In March 2021, The Kings of Leon released the first-ever album sold as an NFT. The NFT album came with numerous perks attached, such as front-row concert tickets, exclusive digital art, etc. What’s more, these NFT’s have a lifetime royalty attached to them. Any time they are resold in the future, The Kings of Leon receive a percentage of the sale (donated to charity in this case). NFT’s give power to artists in that they can choose where to make them available, how many copies to mint, what price to charge for their work, and attach their own royalty rate if they so choose.
Some further ideas for monetization and incentivizing the purchase of your token:
NFT lotteries for token-holders: put your digital assets up for lottery as NFT’s — album art, B-sides, outtakes… literally anything. Think of NFT’s as collectibles — how much would people be willing to pay for a unique master of an unreleased Beatles track? That is part of what drives interest to these.
Concert ticket giveaways: concert tickets can also be NFT’s. Offer free concert tickets to the top 10 holders of your coin, or to 10 new buyers of your coin.
Post your music on Audius: a crypto streaming platform where you can choose how much users must pay to listen to stream your music
Conclusion
In 1994, in the early days of internet adoption, do you think anyone could have predicted the rise of music streaming and its ensuing complete and total disruption of the music industry?
Of course not. Spotify, Apple Music, SoundCloud — these are natural evolutions of the digital age, which, although easily explainable in hindsight, were nearly unpredictable 25 years ago.
Ten years ago, in 2011, Bitcoin was worth $1. How many of those early adopters do you think knew it would be worth more than $57,000 today? Very few, I’d wager.
Today, the cryptocurrency scene is booming. Everyone seems to be jumping on the bandwagon — from Elon Musk to investment banks, celebrities, athletes, and more.

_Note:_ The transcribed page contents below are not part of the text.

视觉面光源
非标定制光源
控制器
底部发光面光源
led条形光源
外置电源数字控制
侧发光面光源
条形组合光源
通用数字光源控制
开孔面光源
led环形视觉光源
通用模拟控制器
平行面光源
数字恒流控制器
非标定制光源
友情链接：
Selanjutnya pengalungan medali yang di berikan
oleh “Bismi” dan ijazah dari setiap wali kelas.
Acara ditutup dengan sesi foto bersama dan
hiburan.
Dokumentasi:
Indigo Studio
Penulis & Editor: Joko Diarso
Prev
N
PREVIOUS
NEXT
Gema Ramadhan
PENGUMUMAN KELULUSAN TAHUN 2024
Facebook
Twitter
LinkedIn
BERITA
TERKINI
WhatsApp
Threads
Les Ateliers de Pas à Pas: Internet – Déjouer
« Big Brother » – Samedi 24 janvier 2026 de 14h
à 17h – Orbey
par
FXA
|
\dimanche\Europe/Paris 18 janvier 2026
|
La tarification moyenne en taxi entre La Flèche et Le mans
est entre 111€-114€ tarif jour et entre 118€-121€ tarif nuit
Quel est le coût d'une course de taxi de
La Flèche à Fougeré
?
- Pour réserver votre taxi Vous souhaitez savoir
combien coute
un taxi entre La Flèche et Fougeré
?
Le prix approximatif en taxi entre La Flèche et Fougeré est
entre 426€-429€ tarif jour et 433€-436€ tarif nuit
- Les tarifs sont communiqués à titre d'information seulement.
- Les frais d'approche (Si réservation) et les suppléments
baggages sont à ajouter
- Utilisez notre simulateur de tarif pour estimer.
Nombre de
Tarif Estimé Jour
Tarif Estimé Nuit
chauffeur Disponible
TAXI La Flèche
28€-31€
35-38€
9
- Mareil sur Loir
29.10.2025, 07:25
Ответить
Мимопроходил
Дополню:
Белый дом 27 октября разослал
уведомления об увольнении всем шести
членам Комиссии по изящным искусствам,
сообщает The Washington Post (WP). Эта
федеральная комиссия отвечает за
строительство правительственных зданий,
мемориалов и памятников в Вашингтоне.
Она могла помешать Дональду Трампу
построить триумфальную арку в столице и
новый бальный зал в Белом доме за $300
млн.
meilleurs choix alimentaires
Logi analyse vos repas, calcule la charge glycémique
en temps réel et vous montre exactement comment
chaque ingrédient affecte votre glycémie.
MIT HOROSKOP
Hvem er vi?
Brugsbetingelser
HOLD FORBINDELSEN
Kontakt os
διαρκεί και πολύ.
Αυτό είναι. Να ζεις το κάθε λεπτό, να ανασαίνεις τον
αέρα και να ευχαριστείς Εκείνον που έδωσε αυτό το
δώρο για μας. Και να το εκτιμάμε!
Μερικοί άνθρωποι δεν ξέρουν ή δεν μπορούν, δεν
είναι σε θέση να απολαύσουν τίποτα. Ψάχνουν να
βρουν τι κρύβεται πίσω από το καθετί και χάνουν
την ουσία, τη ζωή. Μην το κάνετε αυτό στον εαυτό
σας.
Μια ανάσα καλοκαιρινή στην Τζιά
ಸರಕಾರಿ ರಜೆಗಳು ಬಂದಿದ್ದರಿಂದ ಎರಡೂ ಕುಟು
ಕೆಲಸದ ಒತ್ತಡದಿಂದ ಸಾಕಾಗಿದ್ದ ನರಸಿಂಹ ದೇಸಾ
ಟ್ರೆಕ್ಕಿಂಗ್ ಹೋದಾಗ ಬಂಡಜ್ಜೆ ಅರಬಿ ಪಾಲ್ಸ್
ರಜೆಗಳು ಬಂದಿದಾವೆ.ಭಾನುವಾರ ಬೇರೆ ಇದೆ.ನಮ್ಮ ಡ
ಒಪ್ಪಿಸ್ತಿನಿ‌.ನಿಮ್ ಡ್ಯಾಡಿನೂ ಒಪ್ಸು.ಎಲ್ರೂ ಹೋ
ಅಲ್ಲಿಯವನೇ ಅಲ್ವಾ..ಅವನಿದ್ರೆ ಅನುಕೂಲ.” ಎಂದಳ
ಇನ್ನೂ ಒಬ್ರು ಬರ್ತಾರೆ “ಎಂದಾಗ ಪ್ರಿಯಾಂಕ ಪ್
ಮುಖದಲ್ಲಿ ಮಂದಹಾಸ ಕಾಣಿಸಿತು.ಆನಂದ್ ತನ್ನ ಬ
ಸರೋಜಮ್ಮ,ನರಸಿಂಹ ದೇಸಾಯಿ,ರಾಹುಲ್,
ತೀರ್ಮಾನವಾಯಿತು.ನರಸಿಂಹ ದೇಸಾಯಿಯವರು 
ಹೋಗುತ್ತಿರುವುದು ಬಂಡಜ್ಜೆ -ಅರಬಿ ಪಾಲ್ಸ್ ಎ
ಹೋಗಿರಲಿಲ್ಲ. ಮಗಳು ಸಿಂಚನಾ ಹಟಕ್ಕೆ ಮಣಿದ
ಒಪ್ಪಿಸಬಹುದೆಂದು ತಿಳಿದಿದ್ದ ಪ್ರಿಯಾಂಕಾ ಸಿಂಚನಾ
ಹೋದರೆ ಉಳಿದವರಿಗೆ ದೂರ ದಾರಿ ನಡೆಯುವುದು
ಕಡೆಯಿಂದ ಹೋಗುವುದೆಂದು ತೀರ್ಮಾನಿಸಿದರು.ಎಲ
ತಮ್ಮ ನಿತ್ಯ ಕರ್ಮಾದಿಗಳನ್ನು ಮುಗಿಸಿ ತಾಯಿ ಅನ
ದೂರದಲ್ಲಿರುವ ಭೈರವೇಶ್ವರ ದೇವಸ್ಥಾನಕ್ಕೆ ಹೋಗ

When I first found out about BitClout, I could hardly sleep. I was so excited. From the moment I understood the concept, I was certain that it would become huge. Adoption will take time, but definitely not the 10 years it took Bitcoin. A couple of key points make me believe that it will catch on quickly:
BitClout has launched at a time where crypto is becoming mainstream
Decentralization: Twitter, in particular, has received a lot of pushback of late in their silencing of Donald Trump and other controversial profiles — people will be drawn to a place of truly free speech
Social Media’s gamification (being rewarded with likes and follows for quality content) makes it incredibly addicting — the financial incentive adds fuel to the flames
The music industry is broken, which has never been displayed so clearly as it has with COVID stripping artists of their touring revenue — artists are desperately seeking new monetization methods
As mentioned before, this is a young platform built on fairly young technology. Best practices will eventually come forward, and we will be able to provide more coherent advice as to how exactly you should approach your social token.
That being said, one thing is for certain: artists who take the time to understand crypto, and furthermore to start experimenting with it, will be way ahead of the game. This is going to be the biggest disruption to the music industry since Napster, and those who familiarize themselves with the tools at their disposal early will be rewarded greatly.